• WHAT YOU SHOULD DO: Report the number of lines in the data below that hold "Frozen", without any other words.

(Data records)
[Start of section]
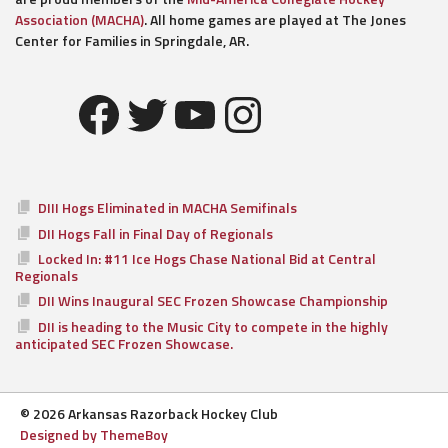
Association (MACHA)
. All home games are played at The Jones
Center for Families in Springdale, AR.
Facebook
Twitter
YouTube
Instagram
DIII Hogs Eliminated in MACHA Semifinals
DII Hogs Fall in Final Day of Regionals
Locked In: #11 Ice Hogs Chase National Bid at Central
Regionals
DII Wins Inaugural SEC Frozen Showcase Championship
DII is heading to the Music City to compete in the highly
anticipated SEC Frozen Showcase.
© 2026 Arkansas Razorback Hockey Club
Designed by ThemeBoy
[End of section]
• OUTPUT OF THE TASK: 2